Work instructions
Set down a true copy of the data, with all pictures left out.
━━━━━━━━━━━━━━━━━━━━━━━━━━━━━━
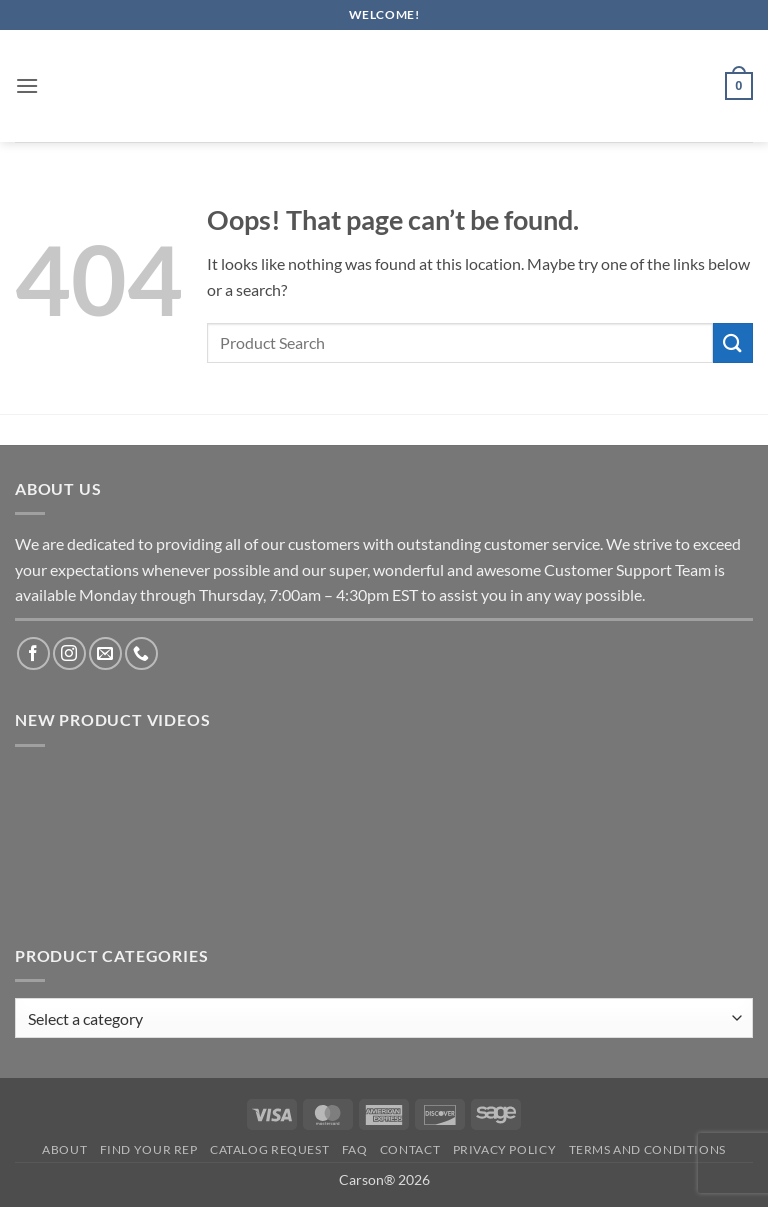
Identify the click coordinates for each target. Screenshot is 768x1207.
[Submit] (733, 342)
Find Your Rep (149, 1149)
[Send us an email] (105, 653)
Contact (410, 1149)
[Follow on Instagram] (69, 653)
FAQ (355, 1149)
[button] (27, 85)
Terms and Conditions (647, 1149)
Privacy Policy (505, 1149)
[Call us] (141, 653)
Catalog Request (269, 1149)
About (64, 1149)
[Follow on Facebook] (33, 653)
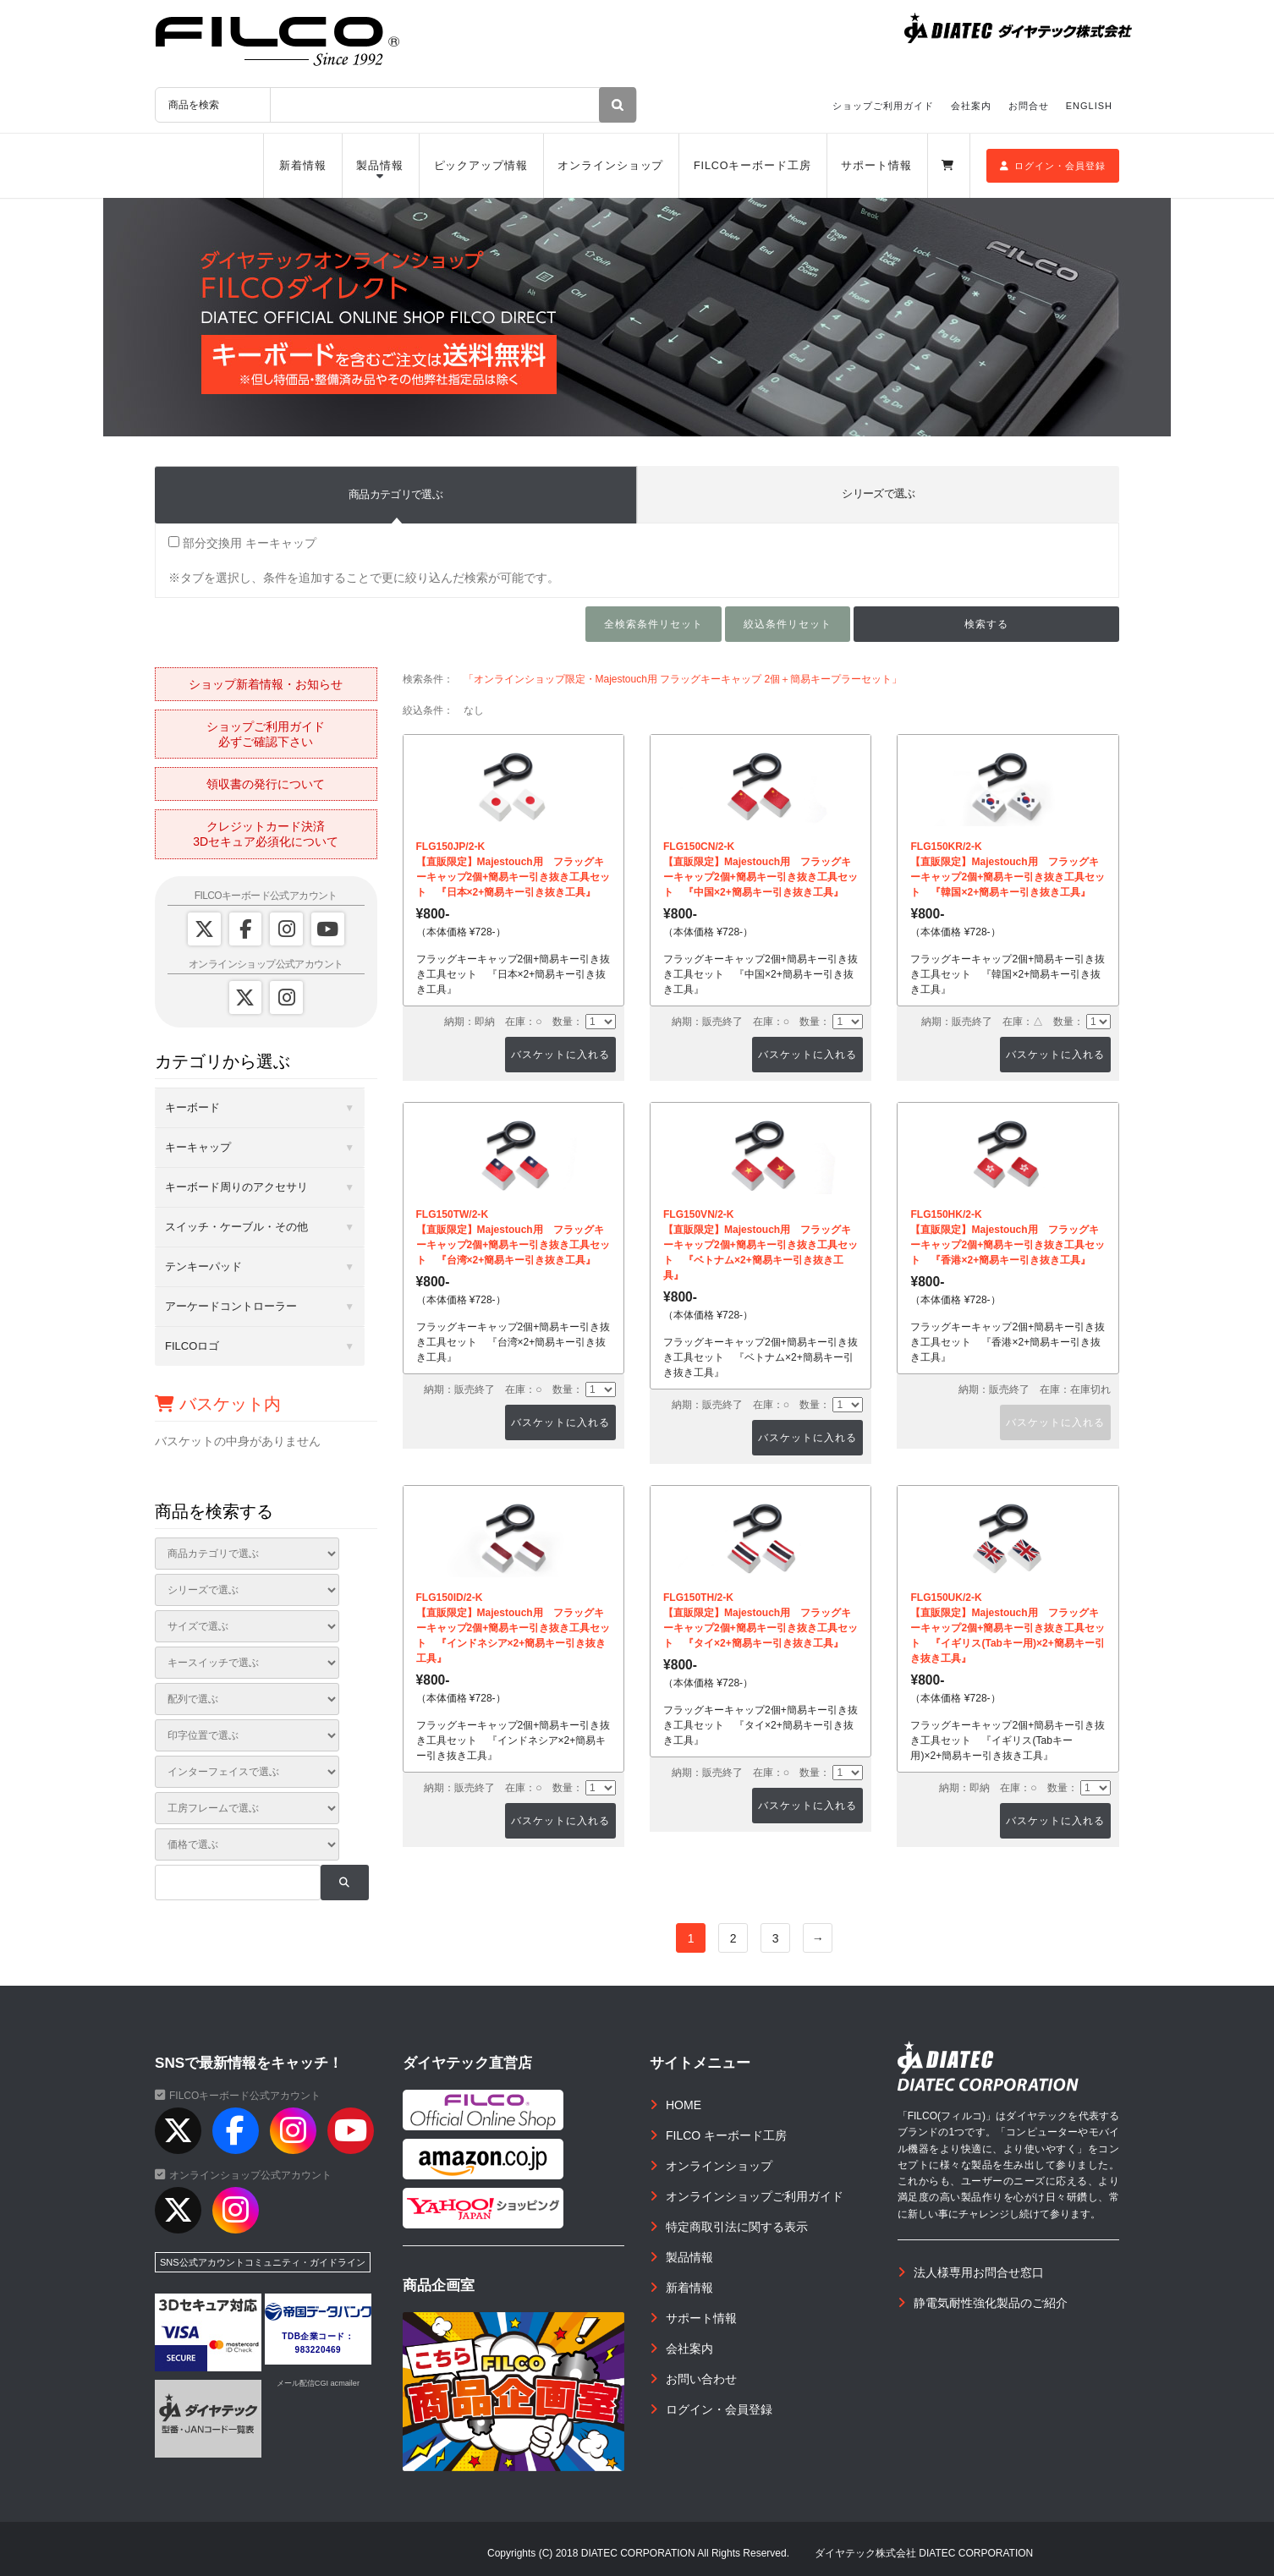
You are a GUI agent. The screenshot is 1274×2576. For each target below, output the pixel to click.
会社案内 (971, 106)
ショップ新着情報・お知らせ (266, 684)
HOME (683, 2105)
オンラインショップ (610, 166)
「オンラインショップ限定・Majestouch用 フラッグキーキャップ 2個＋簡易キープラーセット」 (683, 679)
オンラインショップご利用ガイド (754, 2196)
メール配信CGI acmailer (318, 2383)
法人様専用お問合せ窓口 (979, 2272)
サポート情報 (876, 166)
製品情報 (380, 166)
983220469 (318, 2349)
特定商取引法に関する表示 (737, 2226)
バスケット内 (218, 1404)
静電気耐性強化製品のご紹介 (991, 2303)
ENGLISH (1089, 106)
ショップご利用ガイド (883, 106)
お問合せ (1028, 106)
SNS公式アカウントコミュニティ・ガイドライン (262, 2262)
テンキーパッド (203, 1266)
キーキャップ (198, 1147)
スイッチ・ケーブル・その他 (236, 1226)
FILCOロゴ (192, 1346)
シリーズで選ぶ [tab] (878, 493)
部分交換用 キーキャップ (242, 543)
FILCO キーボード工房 (726, 2135)
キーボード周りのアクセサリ (236, 1187)
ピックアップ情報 (481, 166)
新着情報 (303, 166)
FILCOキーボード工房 (752, 166)
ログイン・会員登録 (1053, 166)
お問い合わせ (701, 2379)
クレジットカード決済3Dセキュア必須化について (265, 833)
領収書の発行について (265, 784)
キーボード (192, 1107)
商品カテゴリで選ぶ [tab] (395, 494)
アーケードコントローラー (231, 1306)
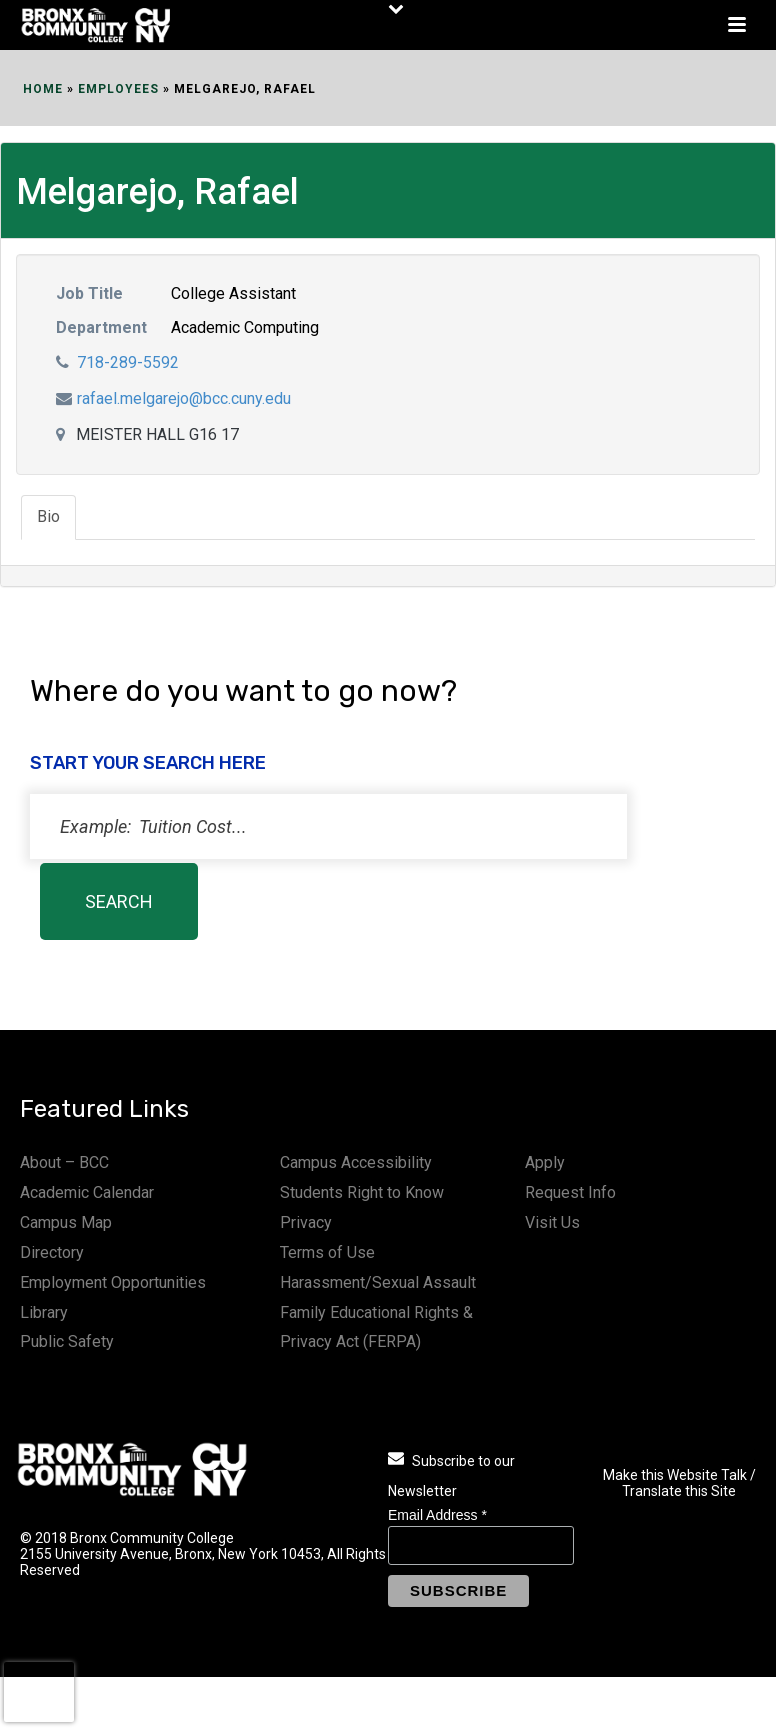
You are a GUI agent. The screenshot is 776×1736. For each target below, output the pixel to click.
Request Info (570, 1192)
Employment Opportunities (113, 1282)
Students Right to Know (362, 1192)
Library (44, 1312)
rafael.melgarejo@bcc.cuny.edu (184, 398)
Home (43, 89)
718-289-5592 (128, 362)
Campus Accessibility (356, 1162)
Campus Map (66, 1222)
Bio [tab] (48, 516)
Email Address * (437, 1515)
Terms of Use (327, 1252)
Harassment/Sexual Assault (378, 1282)
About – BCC (64, 1162)
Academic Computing (245, 327)
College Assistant (233, 293)
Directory (52, 1252)
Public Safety (67, 1341)
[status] (328, 826)
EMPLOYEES (118, 89)
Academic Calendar (87, 1192)
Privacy (306, 1222)
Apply (545, 1162)
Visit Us (552, 1222)
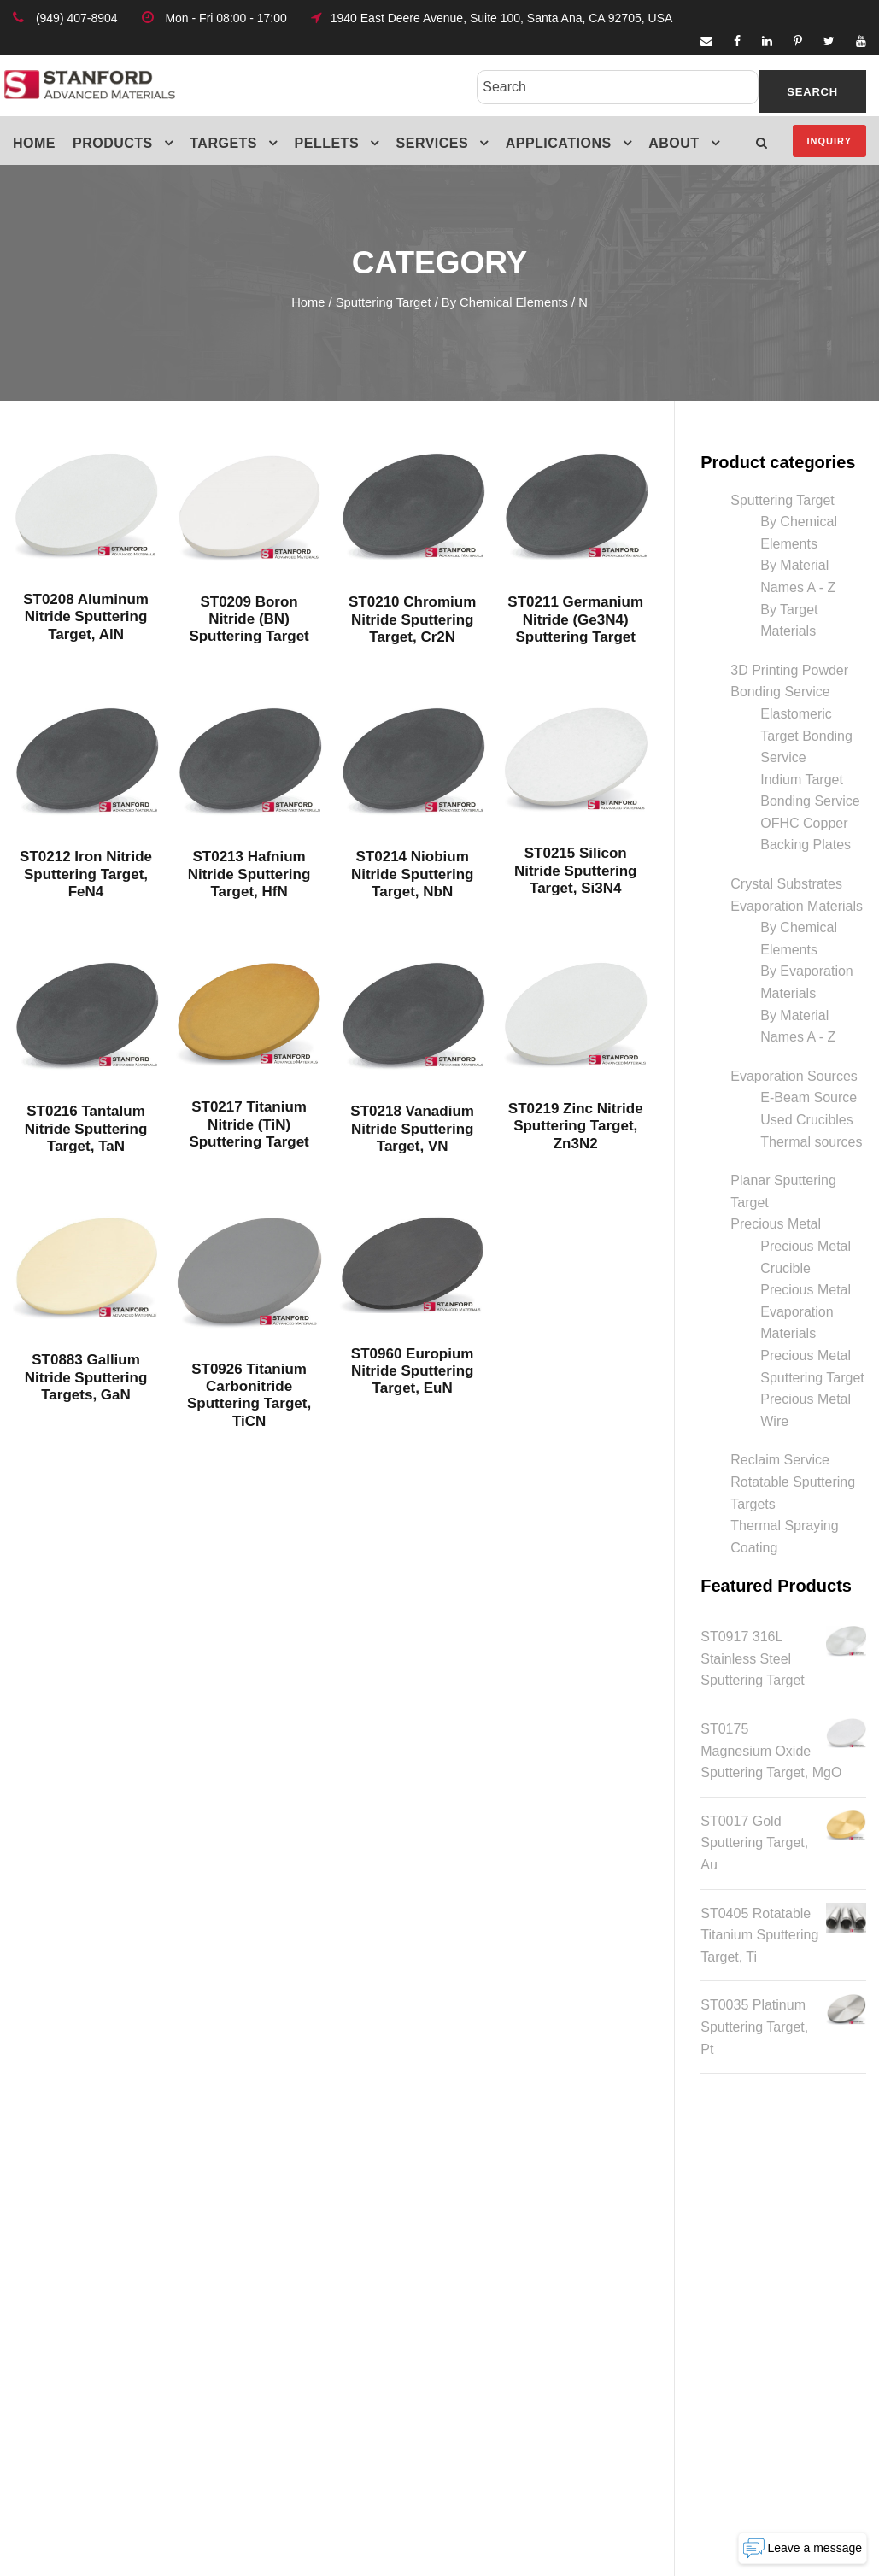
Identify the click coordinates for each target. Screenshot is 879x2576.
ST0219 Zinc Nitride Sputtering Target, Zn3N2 (575, 1126)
━━━━━━━━━━━━━━━━━━━━━━━━━━━━━━
Reply to the task
Identify the click coordinates for each target. Screenshot is 768x1207.
[Submit] (733, 342)
Find Your Rep (149, 1149)
[Send us an email] (105, 653)
Contact (410, 1149)
[Follow on Instagram] (69, 653)
FAQ (355, 1149)
[button] (27, 85)
Terms and Conditions (647, 1149)
Privacy Policy (505, 1149)
[Call us] (141, 653)
Catalog Request (269, 1149)
About (64, 1149)
[Follow on Facebook] (33, 653)
You are a GUI agent. The screenshot is 1274×2576. For each target below, output the pixel to click.
会社案内 (971, 106)
ショップ新着情報・お知らせ (266, 684)
HOME (683, 2105)
オンラインショップ (610, 166)
「オンラインショップ限定・Majestouch用 フラッグキーキャップ 2個＋簡易キープラーセット」 (683, 679)
オンラインショップご利用ガイド (754, 2196)
メール配信CGI acmailer (318, 2383)
法人様専用お問合せ窓口 (979, 2272)
サポート情報 (876, 166)
製品情報 (380, 166)
983220469 (318, 2349)
特定商取引法に関する表示 (737, 2226)
バスケット内 (218, 1404)
静電気耐性強化製品のご紹介 (991, 2303)
ENGLISH (1089, 106)
ショップご利用ガイド (883, 106)
お問合せ (1028, 106)
SNS公式アカウントコミュニティ・ガイドライン (262, 2262)
テンキーパッド (203, 1266)
キーキャップ (198, 1147)
スイッチ・ケーブル・その他 (236, 1226)
FILCOロゴ (192, 1346)
シリーズで選ぶ [tab] (878, 493)
部分交換用 キーキャップ (242, 543)
FILCO キーボード工房 (726, 2135)
キーボード周りのアクセサリ (236, 1187)
ピックアップ情報 (481, 166)
新着情報 (303, 166)
FILCOキーボード工房 (752, 166)
ログイン・会員登録 (1053, 166)
お問い合わせ (701, 2379)
クレジットカード決済3Dセキュア必須化について (265, 833)
領収書の発行について (265, 784)
キーボード (192, 1107)
商品カテゴリで選ぶ [tab] (395, 494)
アーケードコントローラー (231, 1306)
You are a GUI agent. The screenshot is 776×1736. For each target below, output the pixel to click.
Request Info (570, 1192)
Employment Opportunities (113, 1282)
Students Right to Know (362, 1192)
Library (44, 1312)
rafael.melgarejo@bcc.cuny.edu (184, 398)
Home (43, 89)
718-289-5592 (128, 362)
Campus Accessibility (356, 1162)
Campus Map (66, 1222)
Bio [tab] (48, 516)
Email Address * (437, 1515)
Terms of Use (327, 1252)
Harassment/Sexual Assault (378, 1282)
About – BCC (64, 1162)
Academic Computing (245, 327)
College Assistant (233, 293)
Directory (52, 1252)
Public Safety (67, 1341)
[status] (328, 826)
EMPLOYEES (118, 89)
Academic Calendar (87, 1192)
Privacy (306, 1222)
Apply (545, 1162)
Visit Us (552, 1222)
Identify the click coordinates for each target. Screenshot is 879x2576.
ST0219 Zinc Nitride Sputtering Target, Zn3N2 (575, 1126)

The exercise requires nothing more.